Ulil participe à la Conférence indonésienne sur la religion et la paix (ICRP).

L'universitaire parle de l'islam indonésien à la veille de l'arrivée du Pape François qui sera en Indonésie du 3 au 6 septembre, première étape de son voyage en Orient. « Notre islam est un islam qui entretient des relations étroites avec l'Église catholique : nous nous préparons à accueillir le Pape avec respect, estime et amitié, en partageant des idéaux et une vision, celle de la fraternité et de la paix entre les peuples et les religions », note-t-il.
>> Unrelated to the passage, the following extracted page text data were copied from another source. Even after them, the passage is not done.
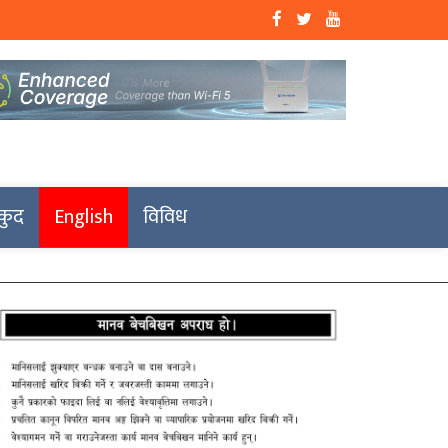
कुद
English
विविध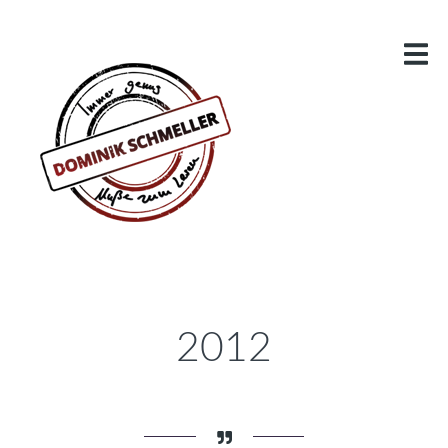
BLOG
MEINE ROMANE
LAMANIA
KONZEPT
STAFFEL: BUNTE HELDEN
VIDEOS
DRACHENZIRKEL
LESUNGSVIDEOS
DRACHENHÖHLE – DER PHANTASTIK-PODCAST
2012
MEINE BUCHBESPRECHUNGEN
ÜBER DEN AUTOR
KONTAKT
Pour expliquer l'islam indonésien d'aujourd'hui, Ulil revient sur l'histoire de l'islam dans ce pays, dans le pays de « Nusantara », ou « l'archipel», nom historique de la région qui englobe l'Indonésie et une partie de l'Asie du Sud-Est, comme la Malaisie et Singapour.
« Dans cette région, après les premiers contacts avec l'islam aux VIIe et IXe siècles, le processus d'islamisation a commencé à partir du XIIIe siècle. L'islam, apporté par les marchands arabes, a été accepté par une grande partie de la population de cette région et est devenu populaire, puis majoritaire. L'islam dans cette région a été influencé par les cultures, les coutumes et les traditions de ce pays. Il y a eu un processus d'adaptation au contexte culturel local qui, au cours de son évolution historique, a créé un certain type d'islam. Nous parlons aujourd'hui d'« islam nusantara » pour décrire et comprendre l'islam tel que nous le voyons et le pratiquons dans cette partie particulière du monde ».
« Parmi les caractéristiques de l'islam, je citerais la tolérance profonde à l'égard des différents systèmes de pensée, systèmes religieux et cultures ; la coexistence pacifique avec un groupe de personnes de différentes confessions ; la capacité de s'adapter à la situation et au contexte socio-politico-culturel ; la modération, l'équilibre.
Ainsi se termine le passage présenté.